Payrolls rose by 150,000 in October, wages grew 0.2% from September, and the unemployment rate moved up 0.1% to 3.9%. The payroll number was impacted by the UAW strike, and the resolution of that dispute will likely result in some bounce back in manufacturing jobs in November. The household survey indicated an increase in unemployed people and a decline in participation, but these numbers were also affected by the UAW strike. Bonds continued their rally following the release of this report.

Our Take: On the surface, the October reports indicate that the Fed’s tightening campaign is starting to loosen up the labor market, which should help to bring inflation down. The bond market reaction indicates that investors are reading this report as demonstrating that the Fed is done tightening and will be able to cut sooner than previously thought. The extent of the UAW strike’s impact on the October report is uncertain, and so investors and the Fed will look to the November report as an indicator of how much the Fed’s efforts have brought the labor market back into balance.


The Bank of Japan (BOJ) communicated that a 1% yield on 10-year JGBs is now a “reference point” rather than a ceiling on 10-year yields. The communication was unclear and did not clearly signal a phasing out of Yield Curve Control (YCC) by the BOJ. The yen declined after having strengthened in anticipation of higher rates on JGBs.

Our Take: The BOJ is trying to maintain its ultra loose monetary policy stance while other major central banks are restrictive. The attendant weakening of the yen is making this policy stance tougher to maintain without stoking inflation.


Both the manufacturing and services ISM surveys declined for October and came in below expectations. In both surveys employment weakened. Services prices paid were steady at an elevated level while manufacturing prices paid increased but remained in contractionary territory.

Our Take: The ISM surveys, along with the employment report, give a first glimpse of the fourth quarter as likely slowing from the unexpectedly strong levels of economic activity and employment seen in the third quarter. Markets would read a continuation of these trends as a further indication that the Fed’s efforts to cool the economy and job market are taking effect.

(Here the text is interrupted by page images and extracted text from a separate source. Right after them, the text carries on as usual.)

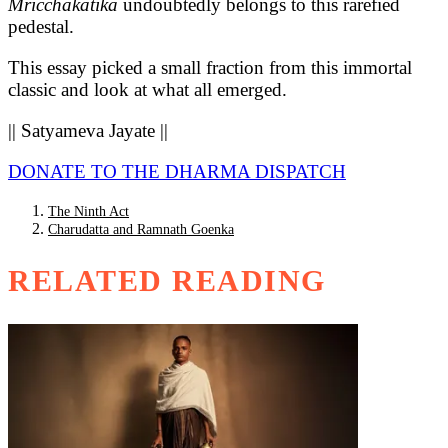
Mricchakatika
undoubtedly belongs to this rarefied
pedestal.
This essay picked a small fraction from this immortal
classic and look at what all emerged.
|| Satyameva Jayate ||
DONATE TO THE DHARMA DISPATCH
The Ninth Act
Charudatta and Ramnath Goenka
RELATED READING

California tax collections for the month of October are expected to fall short of estimates. Through October 25, $18 billion was collected, while $42 billion was originally projected. California gave taxpayers a seven-month extension on its income tax filing deadline, which will delay complete tax collection figures

Our Take: California officials attribute the lower-than-expected collections to slowing wage growth and a decrease in capital gains tax revenue. Collections are on pace to be below the state’s original estimate of $198 billion for the current fiscal year. California has already projected a $14 billion budget shortfall for the next fiscal year, which starts in July 2024, and it is possible that the amount could grow larger.